Functory
functory.
6 min read
Functory

Python Stripe CSV Expansion Revenue Report for Board Meetings — generate a shareable URL

This article shows how to turn raw Stripe CSV exports (payments and invoice lines) into a concise expansion revenue report you can present at a board meeting and share with your team using a single URL. You'll get precise rules for extracting recurring revenue movements (upgrades, add-ons, and downgrades), a small reproducible Python example using pandas, and concrete guidance for deploying that script as a Functory function so non-technical stakeholders can run the report with one click.

Target readers: product managers, startup data engineers, and backend engineers who receive Stripe CSVs like payments.csv or invoiceitems.csv and need reliable month-over-month expansion revenue figures (not just gross payments) for ARR/MRR analysis.

What this function does — inputs, processing, outputs

Input data expected:

  • CSV file (UTF-8) exported from Stripe Payments or Invoices with columns similar to: id, created, customer_email, amount, currency, invoice_id, subscription_id, description, status, metadata. Timestamps in ISO 8601 or UNIX format are OK.
  • Optional parameter: lookback_months (int) — how many months to include in the report.

Transformations performed:

  • Normalize timestamps into yyyy-mm monthly buckets (UTC).
  • Group payment/invoice lines by subscription_id (or customer_email if subscription_id missing) and month to estimate monthly recurring revenue (MRR) per subscription.
  • Compute month-to-month deltas in MRR for subscriptions that existed in previous month to identify expansion (positive delta from existing customers), contraction (negative delta), new MRR, and churned MRR.
  • Aggregate expansion revenue per month and produce supporting tables (per-customer delta rows, top 10 expansions, and a CSV summary per month).

Outputs produced:

  • CSV: expansion_report_by_month.csv with columns: month, expansion_mrr_cents, contraction_mrr_cents, new_mrr_cents, churn_mrr_cents, net_new_mrr_cents.
  • CSV: expansion_by_subscription.csv with subscription_id, customer_email, month, prev_mrr_cents, curr_mrr_cents, delta_cents, reason_hint.
  • Optional: a small JSON summary for dashboards.

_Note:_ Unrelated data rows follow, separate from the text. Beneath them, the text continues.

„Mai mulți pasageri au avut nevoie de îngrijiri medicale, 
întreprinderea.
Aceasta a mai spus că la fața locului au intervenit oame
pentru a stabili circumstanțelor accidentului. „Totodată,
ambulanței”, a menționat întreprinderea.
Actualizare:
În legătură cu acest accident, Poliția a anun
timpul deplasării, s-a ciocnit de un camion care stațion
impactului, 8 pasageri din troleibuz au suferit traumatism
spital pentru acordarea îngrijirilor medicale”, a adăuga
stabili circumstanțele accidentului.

Real-world scenario (concrete inputs and outputs)

Imagine an early-stage SaaS startup with a Stripe payments export file named stripe_payments_2024_q1.csv (1,200 rows). Sample columns and a few rows:

id,created,customer_email,amount,currency,invoice_id,subscription_id,description,status,metadata
ch_1,2024-01-05T12:02:00Z,alice@example.com,2000,usd,in_1,sub_1,Monthly plan, succeeded,"{\"plan_tier\":\"pro\"}"
ch_2,2024-01-20T09:30:00Z,bob@example.com,5000,usd,in_2,sub_2,Annual prepaid, succeeded,"{\"plan_tier\":\"enterprise\"}"
ch_3,2024-02-05T12:15:00Z,alice@example.com,4000,usd,in_3,sub_1,Upgrade add-on, succeeded,"{\"upgrade\":\"storage\"}"

Problem solved: compute expansion revenue for Jan–Mar 2024, i.e., the additional MRR generated by existing customers who upgraded or bought add-ons, excluding new customers and refunds.

Expected outputs (example rows from expansion_report_by_month.csv):

month,expansion_mrr_cents,contraction_mrr_cents,new_mrr_cents,churn_mrr_cents,net_new_mrr_cents
2024-01,0,0,7000,0,7000
2024-02,2000,0,0,0,2000
2024-03,1500,500,0,0,1000

Example dataset and specific problem

Example dataset: 1,200 rows (12 months), columns: created (ISO), customer_email (string), subscription_id (string or empty), amount (integer cents), currency (string), invoice_id, description, status. Many records are one-time payments (setup fees) and some are refunds (negative amounts).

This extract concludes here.